Melodye Benson Rosales

artist

curator

digital designer

illustrator

author

sculptor

and doll creator

I am Melodye Benson Rosales, artist, curator, digital designer, illustrator, author, sculptor, and doll creator

My Story


As a child of parents who worked all of their lives in the entertainment industry, the world of imagination came naturally to this Biracial artist, raised in the African-American culture. Melodye devoted her life to working with children, adolescents and adults to creatively influence their ideas, values and opinions found nestled deep within the multilayered history of the African Diaspora.

Storytelling through both language and visual arts has been a rewarding career. One of Melodye's more noted award-winning illustrative works - the original Addy; An American Girl (Pleasant Co.) brought attention to her talents, but also awakened her sense of social justice. After Ms. Rowland (Pleasant Co. CEO) wanted all of her American Girl heroines to be cookie-cut-outs from the same experiences, sans era, location and ethnicity, Melodye realized her creative influences would have to expand outside of the comforts of mainstream children's publishing.
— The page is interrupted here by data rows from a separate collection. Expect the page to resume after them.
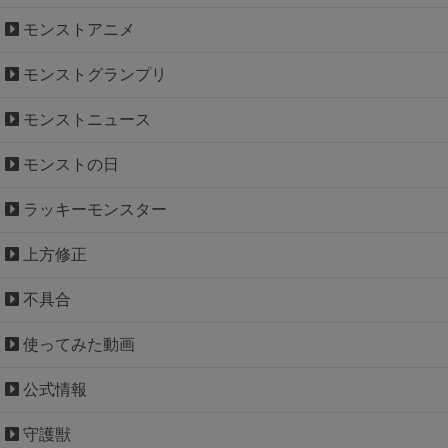
モンストアニメ
モンストグランプリ
モンストニュース
モンストの日
ラッキーモンスター
上方修正
不具合
使ってみた動画
公式情報
守護獣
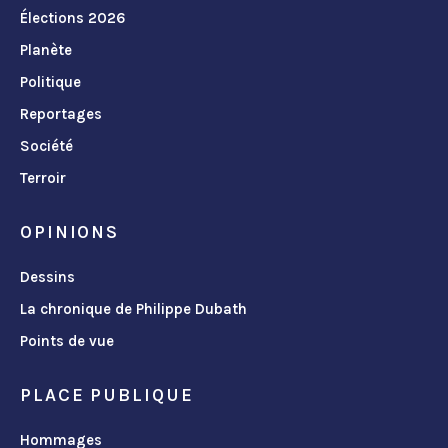
Élections 2026
Planète
Politique
Reportages
Société
Terroir
OPINIONS
Dessins
La chronique de Philippe Dubath
Points de vue
PLACE PUBLIQUE
Hommages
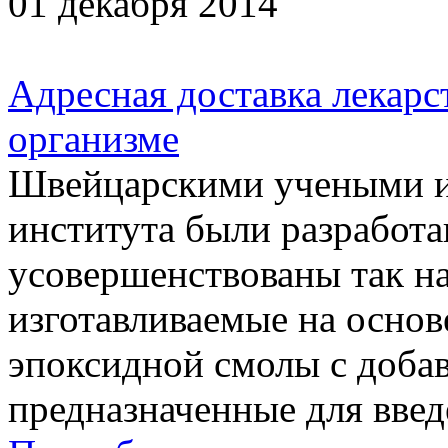
01 декабря 2014
Адресная доставка лекарс
организме
Швейцарскими учеными и
института были разработ
усовершенствованы так н
изготавливаемые на основ
эпоксидной смолы с добав
предназначенные для введе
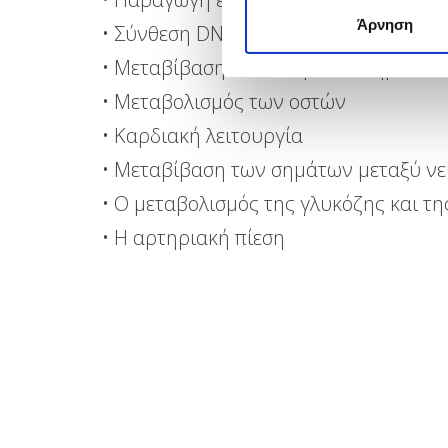
Άρνηση
• Σύνθεση DNA
• Μεταβίβαση των νευρικών σημάτων
• Μεταβολισμός των οστών
• Καρδιακή λειτουργία
• Μεταβίβαση των σημάτων μεταξύ ν
• Ο μεταβολισμός της γλυκόζης και τη
• Η αρτηριακή πίεση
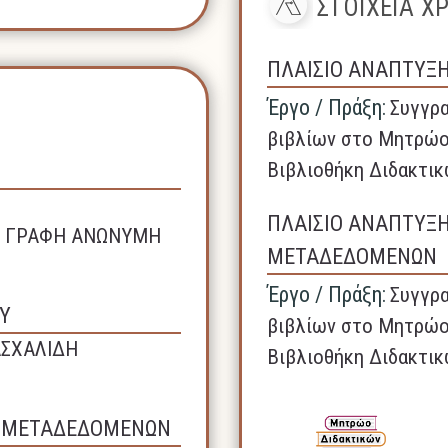
ΣΤΟΙΧΕΙΑ 
ΠΛΑΙΣΙΟ ΑΝΑΠΤΥΞ
Έργο / Πράξη:
Συγγρα
βιβλίων στο Μητρώο
Βιβλιοθήκη Διδακτικ
ΠΛΑΙΣΙΟ ΑΝΑΠΤΥΞ
ΚΗ ΓΡΑΦΗ ΑΝΩΝΥΜΗ
ΜΕΤΑΔΕΔΟΜΕΝΩΝ
Έργο / Πράξη:
Συγγρα
Υ
βιβλίων στο Μητρώο
ΑΣΧΑΛΙΔΗ
Βιβλιοθήκη Διδακτικ
Σ ΜΕΤΑΔΕΔΟΜΕΝΩΝ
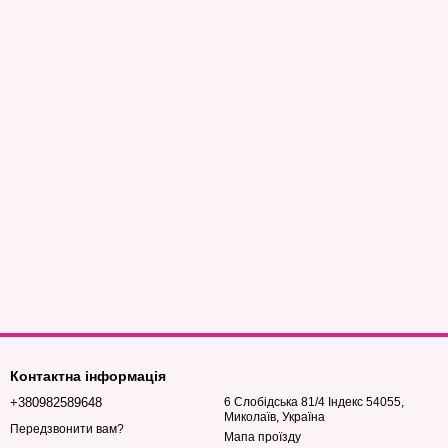
Контактна інформація
+380982589648
6 Слобідська 81/4 Індекс 54055,
Миколаїв, Україна
Передзвонити вам?
Мапа проїзду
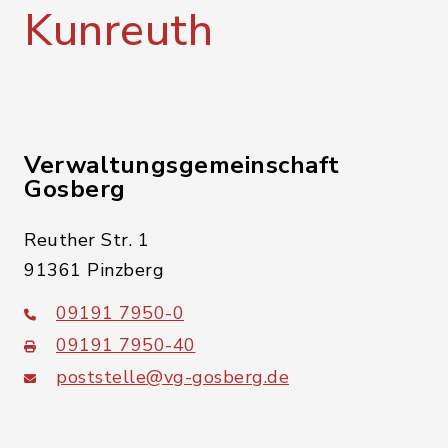
Kunreuth
Verwaltungsgemeinschaft
Gosberg
Reuther Str. 1
91361 Pinzberg
09191 7950-0
09191 7950-40
poststelle@vg-gosberg.de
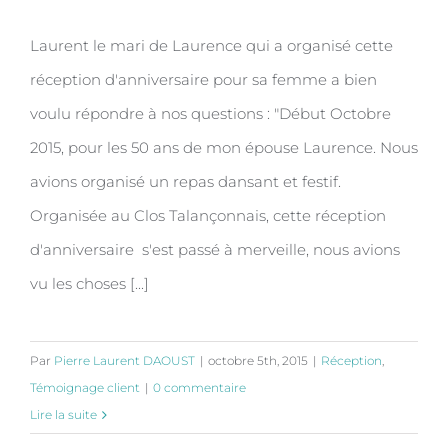
Laurent le mari de Laurence qui a organisé cette
Anniversaire pour les 50 ans de
réception d'anniversaire pour sa femme a bien
Laurence de Neuville sur Saône.
voulu répondre à nos questions : "Début Octobre
2015, pour les 50 ans de mon épouse Laurence. Nous
avions organisé un repas dansant et festif.
Organisée au Clos Talançonnais, cette réception
d'anniversaire s'est passé à merveille, nous avions
vu les choses [...]
Par
Pierre Laurent DAOUST
|
octobre 5th, 2015
|
Réception
,
Témoignage client
|
0 commentaire
Lire la suite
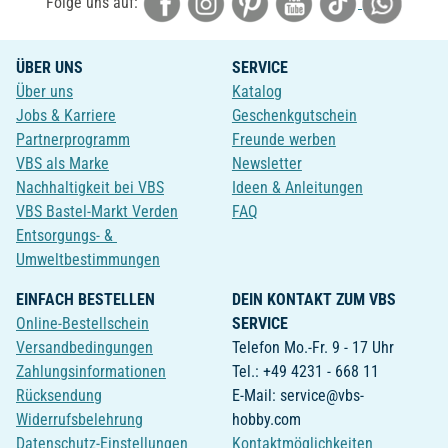
Folge uns auf:
ÜBER UNS
SERVICE
Über uns
Katalog
Jobs & Karriere
Geschenkgutschein
Partnerprogramm
Freunde werben
VBS als Marke
Newsletter
Nachhaltigkeit bei VBS
Ideen & Anleitungen
VBS Bastel-Markt Verden
FAQ
Entsorgungs- &
Umweltbestimmungen
EINFACH BESTELLEN
DEIN KONTAKT ZUM VBS
Online-Bestellschein
SERVICE
Versandbedingungen
Telefon Mo.-Fr. 9 - 17 Uhr
Zahlungsinformationen
Tel.: +49 4231 - 668 11
Rücksendung
E-Mail: service@vbs-
Widerrufsbelehrung
hobby.com
Datenschutz-Einstellungen
Kontaktmöglichkeiten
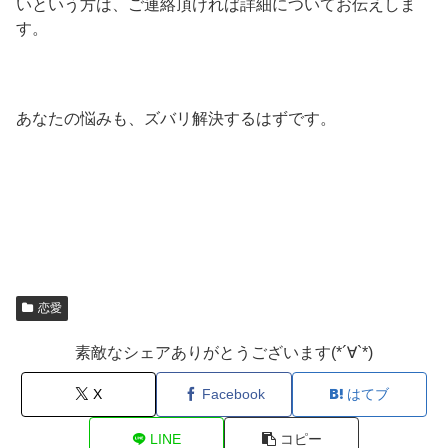
いという方は、ご連絡頂ければ詳細についてお伝えしま
す。
あなたの悩みも、ズバリ解決するはずです。
恋愛
素敵なシェアありがとうございます(*´∀`*)
X
Facebook
はてブ
LINE
コピー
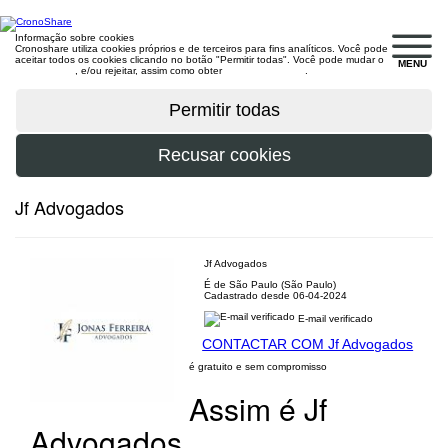
Informação sobre cookies
Cronoshare utiliza cookies próprios e de terceiros para fins analíticos. Você pode
aceitar todos os cookies clicando no botão "Permitir todas". Você pode mudar o
MENU
configuração
, e/ou rejeitar, assim como obter
mais informações
.
Jf Advogados
Jf Advogados
É de São Paulo (São Paulo)
Cadastrado desde 06-04-2024
E-mail verificado
CONTACTAR COM Jf Advogados
é gratuito e sem compromisso
Assim é Jf
Advogados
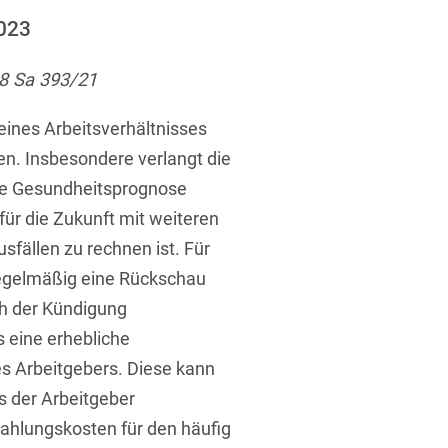
ufsausbildung
ichtversicherung
2023
U
V
W
X
Y
 8 Sa 393/21
Z
eines Arbeitsverhältnisses
Vergabe
en. Insbesondere verlangt die
Ergebnis anzeigen
ve Gesundheitsprognose
Capital
für die Zukunft mit weiteren
venzrecht
sfällen zu rechnen ist. Für
regelmäßig eine Rückschau
ch der Kündigung
eine erhebliche
cht
es Arbeitgebers. Diese kann
s der Arbeitgeber
ahlungskosten für den häufig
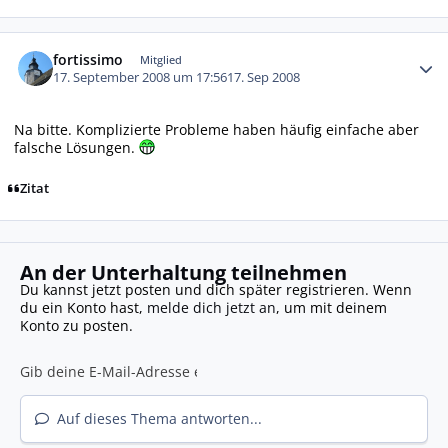
Autor-Statistiken
fortissimo
Mitglied
17. September 2008 um 17:56
17. Sep 2008
Na bitte. Komplizierte Probleme haben häufig einfache aber
falsche Lösungen.
Zitat
An der Unterhaltung teilnehmen
Du kannst jetzt posten und dich später registrieren. Wenn
du ein Konto hast,
melde dich jetzt an
, um mit deinem
Konto zu posten.
Auf dieses Thema antworten...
Children must not only read historical accuracy in literature, but they must see art and illustrations as their window into the world, especially when that visual reference may be the only opportunity to connect with individuals who do not live next door—or in the came social circles.


Driven by a global sense for the one degree of separation theory, Melodye has refocused her creative objectives to incorporate what she terms, underdeveloped groups within society. This includes, but is not limited to, incarcerated communities; gang members and other inner-city groups, families; urban, rural and impoverished communities; low literacy learners, ESL, and immigrant families; first generation families from a different country, as well as those whose offspring are first to graduate high school or college.
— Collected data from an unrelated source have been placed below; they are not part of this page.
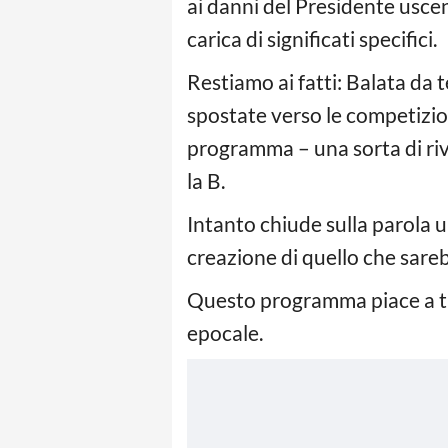
ai danni del Presidente usc
carica di significati specifici.
Restiamo ai fatti: Balata da
spostate verso le competizion
programma – una sorta di rivo
la B.
Intanto chiude sulla parola
creazione di quello che sarebb
Questo programma piace a t
epocale.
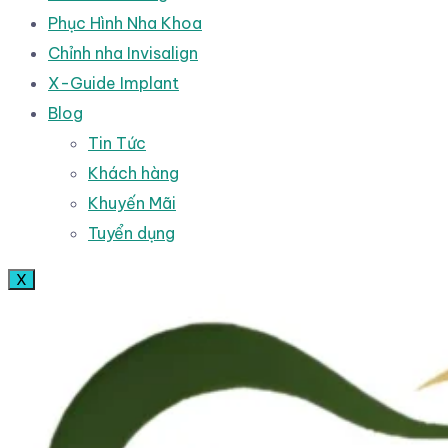
Phục Hình Nha Khoa
Chỉnh nha Invisalign
X-Guide Implant
Blog
Tin Tức
Khách hàng
Khuyến Mãi
Tuyển dụng
X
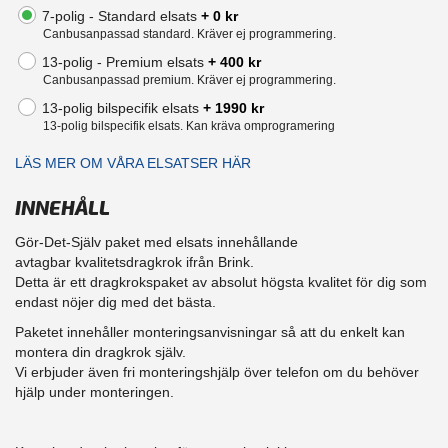
7-polig - Standard elsats
+ 0 kr
Canbusanpassad standard. Kräver ej programmering.
13-polig - Premium elsats
+ 400 kr
Canbusanpassad premium. Kräver ej programmering.
13-polig bilspecifik elsats
+ 1990 kr
13-polig bilspecifik elsats. Kan kräva omprogramering
LÄS MER OM VÅRA ELSATSER HÄR
INNEHÅLL
Gör-Det-Själv paket med elsats innehållande
avtagbar kvalitetsdragkrok ifrån Brink.
Detta är ett dragkrokspaket av absolut högsta kvalitet för dig som
endast nöjer dig med det bästa.
Paketet innehåller monteringsanvisningar så att du enkelt kan
montera din dragkrok själv.
Vi erbjuder även fri monteringshjälp över telefon om du behöver
hjälp under monteringen.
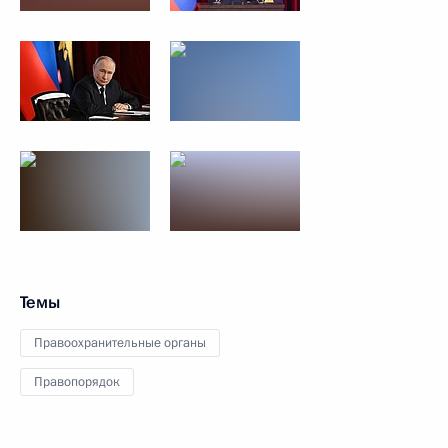
Темы
Правоохранительные органы
Правопорядок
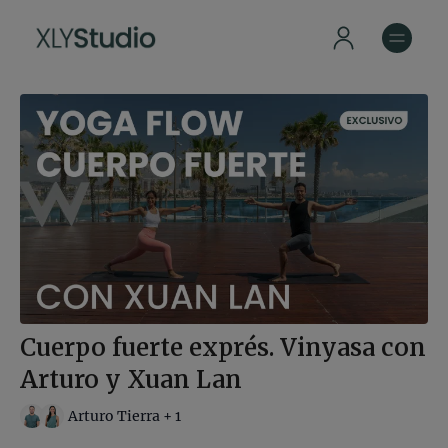
Cuerpo fuerte exprés. Vinyasa con
Arturo y Xuan Lan
Arturo Tierra + 1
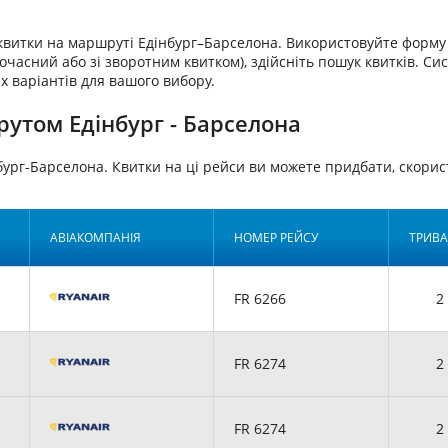
аквитки на маршруті Едінбург–Барселона. Використовуйте форму 
очасний або зі зворотним квитком), здійсніть пошук квитків. Си
х варіантів для вашого вибору.
утом Едінбург - Барселона
бург-Барселона. Квитки на ці рейси ви можете придбати, ско
АВІАКОМПАНІЯ
НОМЕР РЕЙСУ
ТРИВА
FR 6266
2 
FR 6274
2 
FR 6274
2 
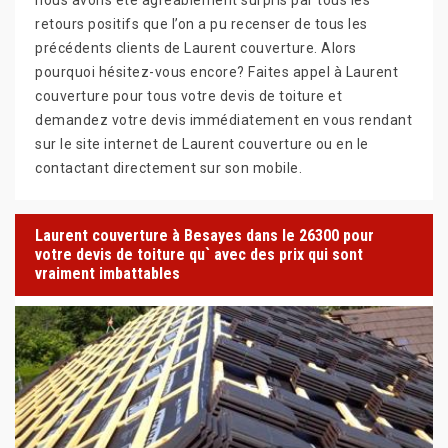
retours positifs que l’on a pu recenser de tous les
précédents clients de Laurent couverture. Alors
pourquoi hésitez-vous encore? Faites appel à Laurent
couverture pour tous votre devis de toiture et
demandez votre devis immédiatement en vous rendant
sur le site internet de Laurent couverture ou en le
contactant directement sur son mobile.
Laurent couverture à Besayes dans le 26300 pour
votre devis de toiture qu` avec des prix qui sont
vraiment imbattables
For the world we live in, it is important to bring all of these images into intellectual discourse, using art as the root by which we grow inquisitive minds and breed a social consciousness that effectively serves humanity. After studying art at the University of Illinois at Urbana-Champaign, The School of the Art Institute of Chicago and Columbia College, Melodye lived in Barcelona, traveling throughout Europe and Northern Africa, as well as spending time as an author/illustrator-in-residence at Jakarta International Schools (Indonesia).


During her 35 years in publishing, serving on boards such as Literacy Chicago and reading educational grants for the Illinois Arts Council, developing a 501(c) 3 United Foundation for Arts & Technology (UFAT), Melodye found the time and energy to raise a family, with two of her three children extending that family into families of their own. "I continue to live a rich and colorful life", she says, "...and always viewing that life through the social justice spectrum I continually draw creative energy from."